I have watched the failed rollout of Obamacare this past three weeks and wondered where it was going. I have some suspicions. There is a lot of talk about delaying the individual mandate, as Obama did with the employer mandate. Megan McArdle has a post on this today. I think it is too late to fix or delay Obamacare.

With Nov. 1 storming toward us and the health insurance exchanges still not working, we face the daunting possibility that people may not be able to sign up for January, or maybe even for 2014. The possibility of a total breakdown — the dreaded insurance death spiral — is heading straight for us. The “wait and see if they can’t get it together” option no longer seems viable; we have to acknowledge that these problems are much more than little glitches, and figure out what to do about them.

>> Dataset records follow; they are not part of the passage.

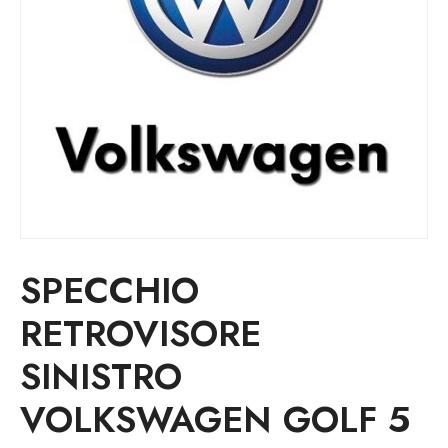
SPECCHIO
RETROVISORE
SINISTRO
VOLKSWAGEN GOLF 5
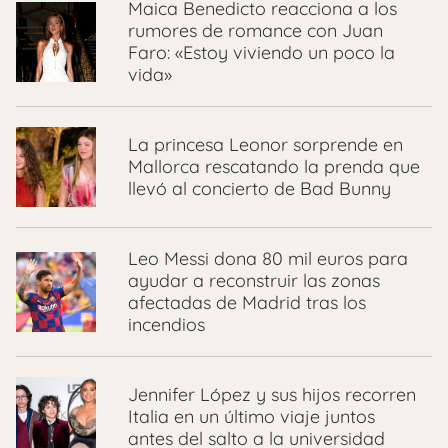
Maica Benedicto reacciona a los
rumores de romance con Juan
Faro: «Estoy viviendo un poco la
vida»
La princesa Leonor sorprende en
Mallorca rescatando la prenda que
llevó al concierto de Bad Bunny
Leo Messi dona 80 mil euros para
ayudar a reconstruir las zonas
afectadas de Madrid tras los
incendios
Jennifer López y sus hijos recorren
Italia en un último viaje juntos
antes del salto a la universidad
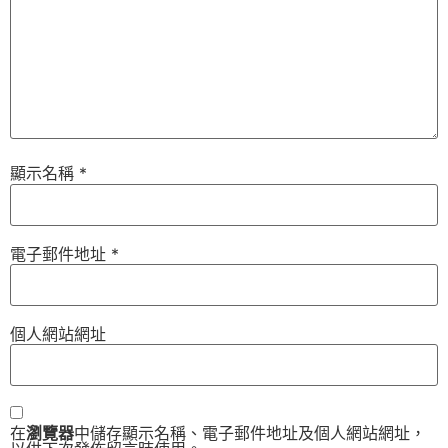
顯示名稱
*
電子郵件地址
*
個人網站網址
在
瀏覽器
中儲存顯示名稱、電子郵件地址及個人網站網址，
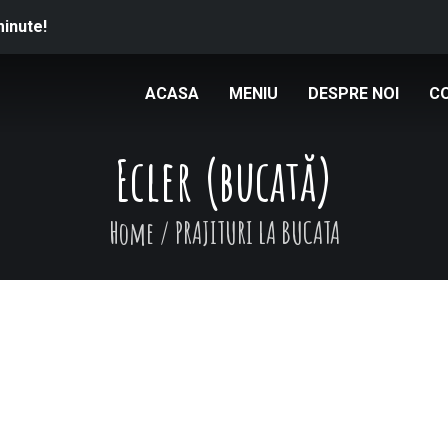
minute!
ACASA
MENIU
DESPRE NOI
C
Ecler (bucată)
Home
/
PRAJITURI LA BUCATA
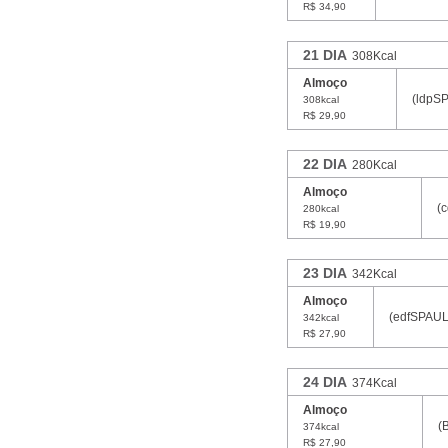
R$ 34,90
21 DIA
308Kcal
Almoço
(ldpS
308kcal
R$ 29,90
22 DIA
280Kcal
Almoço
(
280kcal
R$ 19,90
23 DIA
342Kcal
Almoço
(edfSPAULO
342kcal
R$ 27,90
24 DIA
374Kcal
Almoço
(
374kcal
R$ 27,90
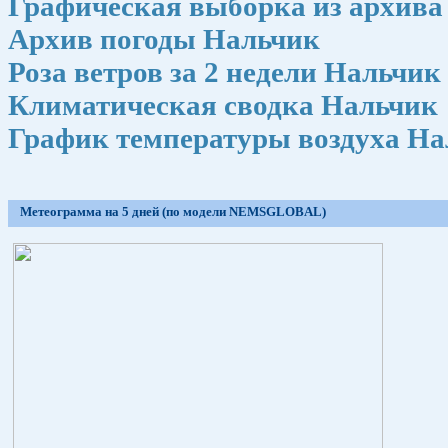
Графическая выборка из архива
Архив погоды Нальчик
Роза ветров за 2 недели Нальчик
Климатическая сводка Нальчик
График температуры воздуха Нал
Метеограмма на 5 дней (по модели NEMSGLOBAL)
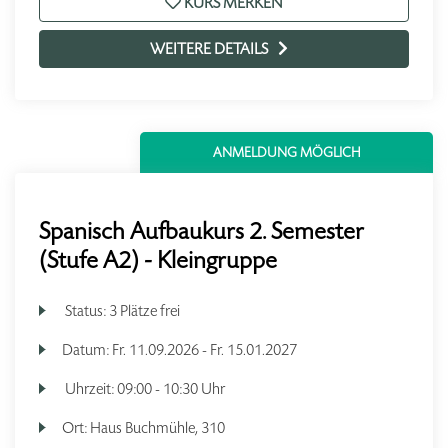
KURS MERKEN
WEITERE DETAILS
ANMELDUNG MÖGLICH
Spanisch Aufbaukurs 2. Semester
(Stufe A2) - Kleingruppe
Status:
3 Plätze frei
Datum:
Fr.
11.09.2026 -
Fr.
15.01.2027
Uhrzeit:
09:00 - 10:30 Uhr
Ort:
Haus Buchmühle, 310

She has already described the insurance death spiral. I think it is here.

Am I exaggerating? I know it sounds apocalyptic, but really, I’m not. As Yuval Levin has pointed out, what we’re experiencing now is the worst-case scenario for the insurance markets: It is not impossible to buy insurance, but merely very difficult. If it were impossible, then we could all just agree to move to Plan B. And if it were as easy as everyone expected, well, we’d see if the whole thing worked. But what we have now is a situation where only the extremely persistent can successfully complete an application. And who is likely to be extremely persistent?

Very sick people.

People between 55 and 65, the age band at which insurance is quite expensive. (I was surprised to find out that turning 40 doesn’t increase your premiums that much; the big boosts are in the 50s and 60s.)
Very poor people, who will be shunted to Medicaid (if their state has expanded it) or will probably go without insurance.

Levin points out: It is now increasingly obvious to them that this is simply not how things work, that building a website like this is a matter of exceedingly complex programming and not “design,” and that the problems that plague the federal exchanges (and some state exchanges) are much more severe and fundamental than anything they imagined possible. That doesn’t mean they can’t be fixed, of course, and perhaps even fixed relatively quickly, but it means that at the very least the opening weeks (and quite possibly months) of the Obamacare exchanges will be very different from what either the administration or its critics expected.

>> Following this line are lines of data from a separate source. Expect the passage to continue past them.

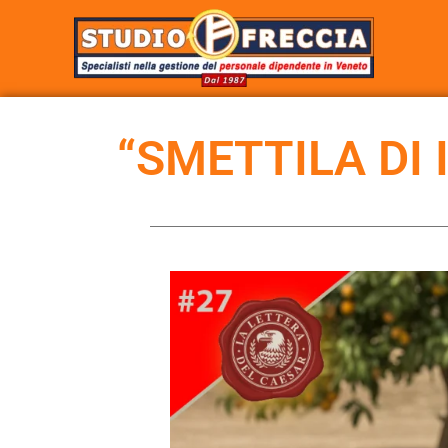
“SMETTILA DI 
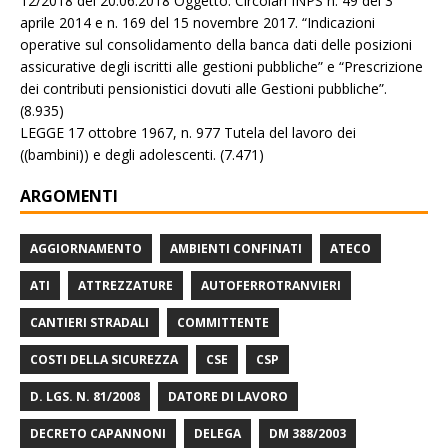
12/2018 del 20.06.2018 Oggetto: Circolari INPS n. 49 del 3
aprile 2014 e n. 169 del 15 novembre 2017. “Indicazioni
operative sul consolidamento della banca dati delle posizioni
assicurative degli iscritti alle gestioni pubbliche” e “Prescrizione
dei contributi pensionistici dovuti alle Gestioni pubbliche”.
(8.935)
LEGGE 17 ottobre 1967, n. 977 Tutela del lavoro dei
((bambini)) e degli adolescenti.
(7.471)
ARGOMENTI
AGGIORNAMENTO
AMBIENTI CONFINATI
ATECO
ATI
ATTREZZATURE
AUTOFERROTRANVIERI
CANTIERI STRADALI
COMMITTENTE
COSTI DELLA SICUREZZA
CSE
CSP
D. LGS. N. 81/2008
DATORE DI LAVORO
DECRETO CAPANNONI
DELEGA
DM 388/2003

The insurance industry is already reacting to Obamacare and this will quickly become irreversible. This article is from September.

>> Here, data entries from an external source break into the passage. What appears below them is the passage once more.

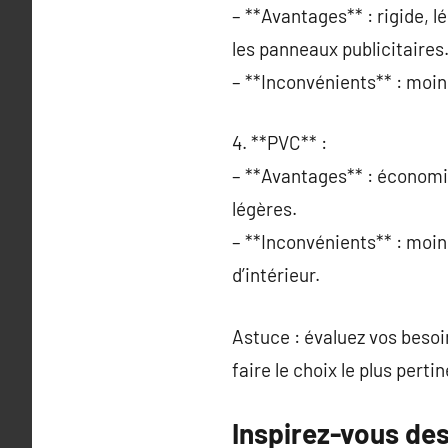
– **Avantages** : rigide, lé
les panneaux publicitaires
– **Inconvénients** : moins
4. **PVC** :
– **Avantages** : économiqu
légères.
– **Inconvénients** : moin
d’intérieur.
Astuce : évaluez vos besoi
faire le choix le plus pertin
Inspirez-vous des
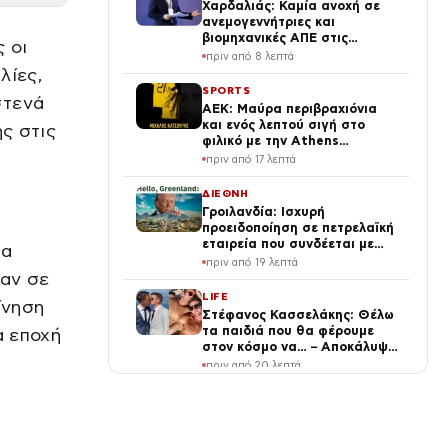
Χαρδαλιάς: Καμία ανοχή σε
ανεμογεννήτριες και
βιομηχανικές ΑΠΕ στις
 οι
πληγείσες περιοχές της
πριν από 8 λεπτά
Δυτικής Αττικής
λίες,
SPORTS
στενά
ΑΕΚ: Μαύρα περιβραχιόνια
και ενός λεπτού σιγή στο
ης στις
φιλικό με την Athens
Kallithea για Κατσούρη και
πριν από 17 λεπτά
Λιάκα
ΔΙΕΘΝΗ
Γροιλανδία: Ισχυρή
προειδοποίηση σε πετρελαϊκή
εταιρεία που συνδέεται με
ια
τον Τραμπ – Ετοιμάζεται για
πριν από 19 λεπτά
γεωτρήσεις χωρίς άδεια
σαν σε
LIFE
ίνηση
Στέφανος Κασσελάκης: Θέλω
τα παιδιά που θα φέρουμε
α εποχή
στον κόσμο να… – Αποκάλυψη
για την οικογένεια με τον
πριν από 20 λεπτά
Τάιλερ
ΕΛΛΑΔΑ
Λυκαβηττός: Πτώμα βρέθηκε
σε σπηλιά κοντά στο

IBM, Time Warner, and now Walgreens have made headlines over the past two weeks by announcing that they plan to move retirees (IBM, Time Warner) and current employees (Walgreens) into private health insurance exchanges with defined contributions from employers.

The article calls it “maybe a good thing” but that supposes the exchanges will function. What if they don’t for a year or more ? What will health care look like in November 2014 ?

What happens next — as we’ve seen in states such as New York that have guaranteed issue, no ability to price to the customer’s health, and a generous mandated-benefits package — is that when the price increases hit, some of those who did buy insurance the first year reluctantly decide to drop it. Usually, those are the healthiest people. Which means that the average cost of treatment for the people remaining in the pool rises, because the average person in that pool is now sicker. So premiums go up again . . . until it’s so expensive to buy insurance that almost no one does.

Will that be apparent a year from now ? I’m sure the administration, and the Democrats, will do almost anything to avoid that. What can they do ? They’ve already ignored the law to delay the employer mandates. It’s too late to delay the individual mandate because individual policies are being cancelled right now.